Legend of the fig: I love cheese, especially when it comes in plateaux!
Oh, French, the language of love! You’ve probably already heard and sighed hearing some French speaker say ‘amour’, ‘coeur’, ‘trésor’ or ‘fromage’ (OK, that last one has nothing to do with love, but I bet you sighed too when you heard it pronounced by a French speaker)… But see, there’s this other French word you may have also heard, and that one is what this post is about. Let’s talk about ‘plateaux’!
Some months ago, I realized that I was getting stuck in my skating skills and started experiencing what people call a ‘plateau'. You know, you can kind-of do stuff, but you can’t seem to improve any further. At the same time you realize that there is SO much more to learn, that you get overwhelmed and start trying to work on everything at the same time, what means that you aren’t really improving in anything. Well, now visualize myself in all that. Great, right? In fact, it was very frustrating, since I really wanted to expand my skills. After several weeks of disappointment with myself and with my slow improvement, I decided to change my approach… which turned out to be the right thing to do.
So, what was the magic trick? Well, there’s no magic trick, really, it all turned out to be a matter of goals, planning, and organization…
First, I asked for advice —talk to the wise! I went to the coaches and asked them what they thought I should work on, what I needed to work on. I was ready for criticism, and I asked for it, and I tried to embrace it. This helped me reduce my infinite 'to do' list to a couple of more attainable and precise goals.

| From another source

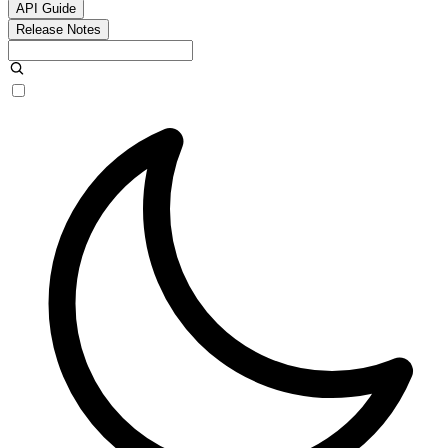
API Guide
Release Notes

Second, I watched my team mates' styles, and decided to use them as models. On the same line, I watched derby, and found skaters that I wanted to emulate. This let me clarify in my head what I wanted my 'long term' goal(s) to be. I realize that I may never get there, but I decided that it's good to have those goals as they inspire me, push me forward, and make me realize that I like this derby-thing.

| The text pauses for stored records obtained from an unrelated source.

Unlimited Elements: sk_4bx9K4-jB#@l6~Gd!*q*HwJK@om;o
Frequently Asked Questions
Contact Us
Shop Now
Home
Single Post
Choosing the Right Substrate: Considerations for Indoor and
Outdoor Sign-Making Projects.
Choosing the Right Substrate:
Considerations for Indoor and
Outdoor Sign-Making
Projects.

Third, based on the coaches feedback and my long-term goals, I tried to make a short- (ish) list of precise things I needed to start working on if I wanted to reach my short and long term goals. My list consisted of skills, not really "being awesome" or stuff like that.

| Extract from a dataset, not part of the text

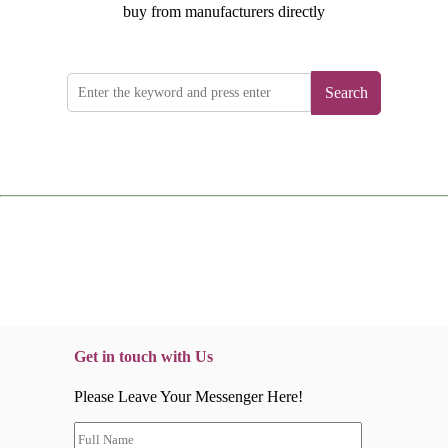
buy from manufacturers directly
Search
Get in touch with Us
Please Leave Your Messenger Here!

Once I had that list ready, I chose some of the skills and started working on them. I tried to work on my own but also asked other skaters if they would help me and give me feedback, if I felt that’s what I needed. For the skills, I started slow until I would get the form right and then increase speed andforce. Luckily for me, it turned out that at the same time that all this was happening in my derby life, we started having free-skate practices, what let me concentrate on what I wanted to practice. If we hadn’t had that extra available time, I would have started to go somewhere else just to work on my goals.
It turns out that once I started applying those simple actions, my skating started to improve... a lot. Not that I became incredible or anything, but I felt pretty quickly that I was becoming a far better skater than I was when all this plateau-thing started. Looking backwards, I think that getting out of the "I want to learn everything at the same time"-attitude was key. It let me organize the skills I wanted to work on and made goals reachable, which was also rewarding when I got there and kept me motivated.
I don't know how other people go around their own development as skaters, but I feel that this really helped me, and so I decided to share my experience with others that may be stuck in the same situation I was some months ago (and maybe I will reread this in some months, when I get stuck again :P).
PS: I originally wrote this several months ago, but guess what? I’m back visiting the French language… Plateau, get ready, I’m coming for you!